この記事は、2017年9月13日掲載の記事「新産業に広がる、プラズマへの期待」を再構成したものです。

 プラズマ技術への注目が高まっている。特に、新材料、医療、農業など新産業分野で、プラズマ技術への期待が高まっている。プラズマ技術に詳しい名古屋大学教授の堀勝氏に、プラズマ技術のインパクトについて聞いた。(聞き手は田中直樹)

プラズマ技術をウオッチしたり、新たに調査・研究対象としたりする技術者・研究者が増えています。

堀氏:少子高齢化社会を迎え、安全・安心、健康に対する新たな科学の勃興や大きなビジネスチャンスが出現しているからです。

 既存の科学や産業の枠を超えた破壊的イノベーションを起こすためには、未来社会へ大きな波及効果を与えるような科学現象を探索し、その黎明期に息吹をかけておくことが重要です。

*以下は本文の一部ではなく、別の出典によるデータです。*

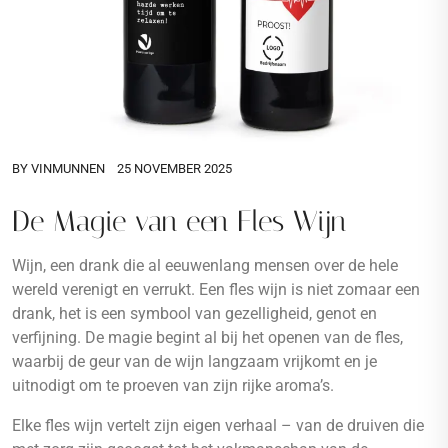
BY
VINMUNNEN
25 NOVEMBER 2025
De Magie van een Fles Wijn
Wijn, een drank die al eeuwenlang mensen over de hele
wereld verenigt en verrukt. Een fles wijn is niet zomaar een
drank, het is een symbool van gezelligheid, genot en
verfijning. De magie begint al bij het openen van de fles,
waarbij de geur van de wijn langzaam vrijkomt en je
uitnodigt om te proeven van zijn rijke aroma’s.
Elke fles wijn vertelt zijn eigen verhaal – van de druiven die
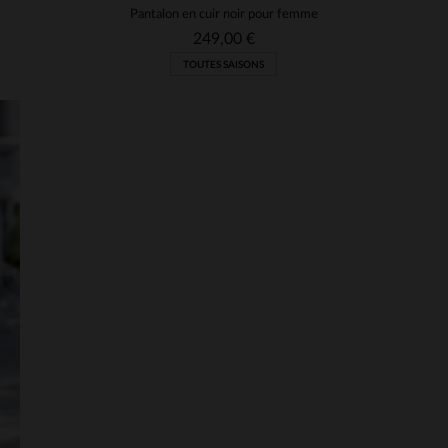
Parfait
Pantalon en cuir noir pour femme
249,00 €
Avis du
04/02/2024
, suite à une expérience du
29/01/2024
par
Monique C
TOUTES SAISONS
UTILE
(0)
Signaler
1
2
3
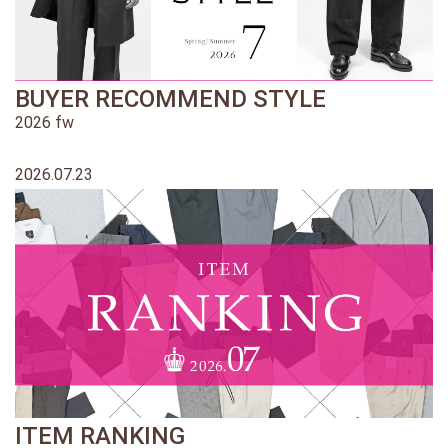
BUYER RECOMMEND STYLE
2026 fw
2026.07.23
ITEM RANKING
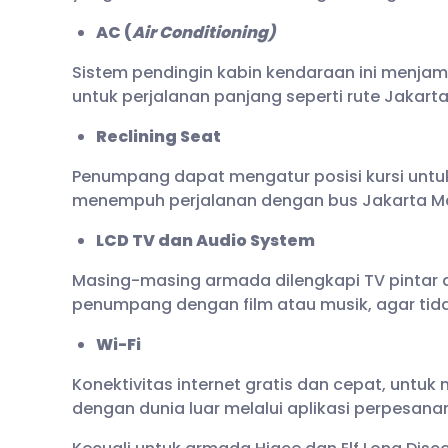
AC (
Air Conditioning)
Sistem pendingin kabin kendaraan ini menja
untuk perjalanan panjang seperti rute Jakart
Reclining Seat
Penumpang dapat mengatur posisi kursi unt
menempuh perjalanan dengan bus Jakarta M
LCD TV dan Audio System
Masing-masing armada dilengkapi TV pintar 
penumpang dengan film atau musik, agar tid
Wi-Fi
Konektivitas internet gratis dan cepat, unt
dengan dunia luar melalui aplikasi perpesana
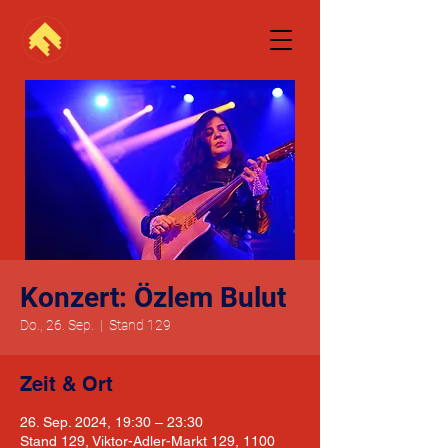
Konzert: Özlem Bulut
Do., 26. Sep.
  |  
Stand 129
Zeit & Ort
26. Sep. 2024, 19:30 – 23:30
Stand 129, Viktor-Adler-Markt 129, 1100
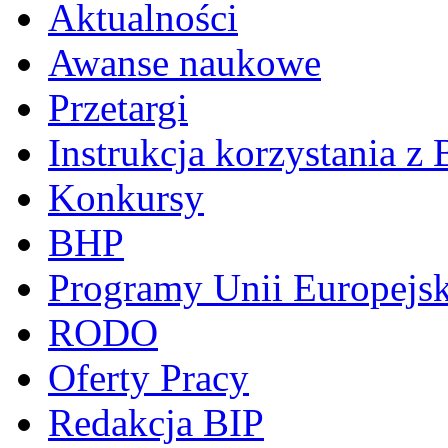
Aktualności
Awanse naukowe
Przetargi
Instrukcja korzystania z 
Konkursy
BHP
Programy Unii Europejsk
RODO
Oferty Pracy
Redakcja BIP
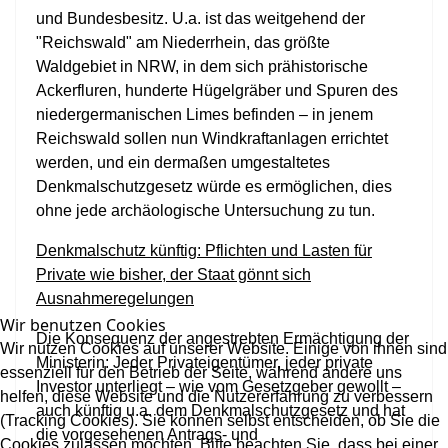
und Bundesbesitz. U.a. ist das weitgehend der
"Reichswald" am Niederrhein, das größte
Waldgebiet in NRW, in dem sich prähistorische
Ackerfluren, hunderte Hügelgräber und Spuren des
niedergermanischen Limes befinden – in jenem
Reichswald sollen nun Windkraftanlagen errichtet
werden, und ein dermaßen umgestaltetes
Denkmalschutzgesetz würde es ermöglichen, dies
ohne jede archäologische Untersuchung zu tun.
Denkmalschutz künftig: Pflichten und Lasten für
Private wie bisher, der Staat gönnt sich
Ausnahmeregelungen
Wir benutzen Cookies
Die Konsequenz der angestrebten Ermächtigung der
Wir nutzen Cookies auf unserer Website. Einige von ihnen sind
Ministerin: Jeder Privateigentümer, jeder private
essenziell für den Betrieb der Seite, während andere uns
Investor unterliegt – wie vom Gesetzgeber gewollt –
helfen, diese Website und die Nutzererfahrung zu verbessern
auch künftig u.a. dem Denkmalschutzgesetz und hat
(Tracking Cookies). Sie können selbst entscheiden, ob Sie die
die vorgesehenen Antrags- und
Cookies zulassen möchten. Bitte beachten Sie, dass bei einer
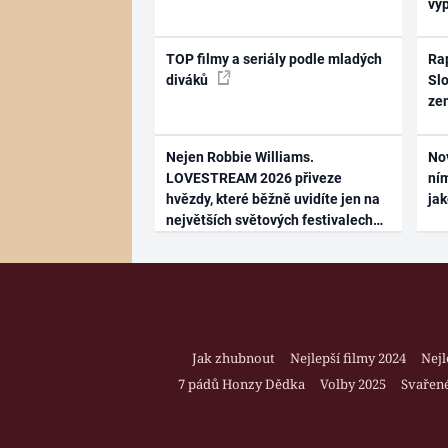
vy
TOP filmy a seriály podle mladých
Rap
diváků
Slo
ze
Nejen Robbie Williams.
No
LOVESTREAM 2026 přiveze
ním
hvězdy, které běžně uvidíte jen na
ja
největších světových festivalech
Jak zhubnout
Nejlepší filmy 2024
Nejl
7 pádů Honzy Dědka
Volby 2025
Svařené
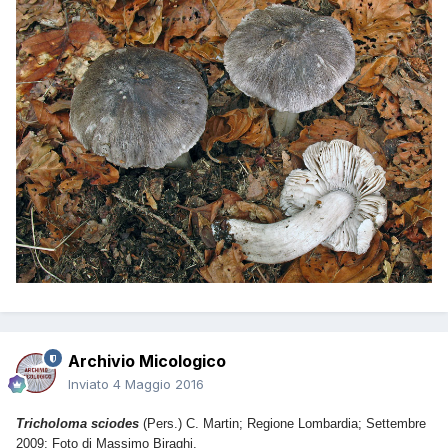
Archivio Micologico
Inviato
4 Maggio 2016
Tricholoma sciodes
(Pers.) C. Martin; Regione Lombardia; Settembre
2009; Foto di Massimo Biraghi.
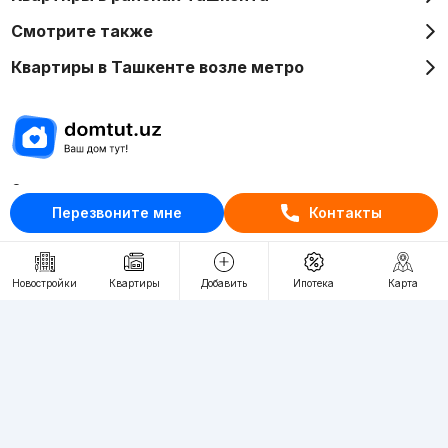
Смотрите также
Квартиры в Ташкенте возле метро
Отдел рекламы
Перезвоните мне
Контакты
+998 (78) 113-20-86
+998 (93) 390-30-10
Пн-Пт. С 9:30 до 18:00
Новостройки
Квартиры
Добавить
Ипотека
Карта
RU
UZ
Контакты
О проекте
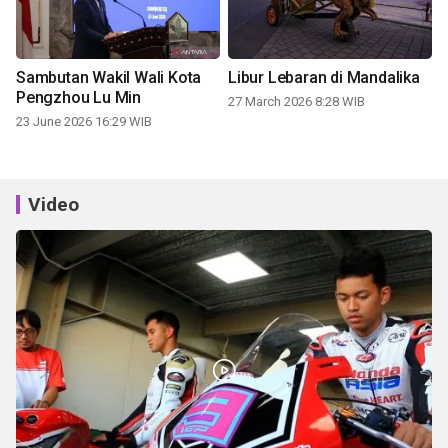
Sambutan Wakil Wali Kota
Libur Lebaran di Mandalika
Pengzhou Lu Min
27 March 2026 8:28 WIB
23 June 2026 16:29 WIB
Video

 このような可能性を生む新たな科学技術の1つが、プラズマとその応用科学技術にあります。

プラズマの科学、技術を理解するメリットは。

堀氏:プラズマ現象の基礎事項を理解しておくことで、新たな学術領域を先んじて修得し、将来のビジネスをいち早く切り開くことができます。また、この分野では、材料、医療、農業など未来のイノベーションを開拓する新たな新学術分野が急速に伸びています。

 今こそ、プラズマの基礎と応用をウオッチして、理解しておくことが、大きなビジネスチャンスを獲得するために重要だといえます。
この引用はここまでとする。